# [TASK TO CARRY OUT]
Once the images are removed, repeat all of the entries exactly.

# [INFORMATION PROVIDED]
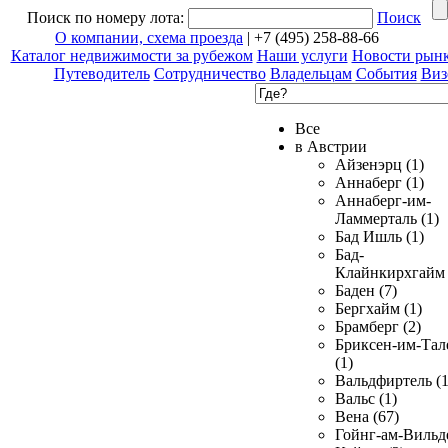
Поиск по номеру лота:
Поиск
О компании, схема проезда
| +7 (495) 258-88-66
Каталог недвижимости за рубежом
Наши услуги
Новости рын
Путеводитель
Сотрудничество
Владельцам
События
Виз
Все
в Австрии
Айзенэрц (1)
Аннаберг (1)
Аннаберг-им-
Ламмерталь (1)
Бад Ишль (1)
Бад-
Клайнкирхгайм 
Баден (7)
Бергхайм (1)
Брамберг (2)
Бриксен-им-Тал
(1)
Вальдфиртель (1
Вальс (1)
Вена (67)
Гойнг-ам-Вильд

# [SOLUTION FOR THIS EXERCISE]
Поиск по номеру лота:
Поиск
О компании, схема проезда
| +7 (495) 258-88-66
Каталог недвижимости за рубежом
Наши услуги
Новости рын
Путеводитель
Сотрудничество
Владельцам
События
Виз
Все
в Австрии
Айзенэрц (1)
Аннаберг (1)
Аннаберг-им-
Ламмерталь (1)
Бад Ишль (1)
Бад-
Клайнкирхгайм 
Баден (7)
Бергхайм (1)
Брамберг (2)
Бриксен-им-Тал
(1)
Вальдфиртель (1
Вальс (1)
Вена (67)
Гойнг-ам-Вильд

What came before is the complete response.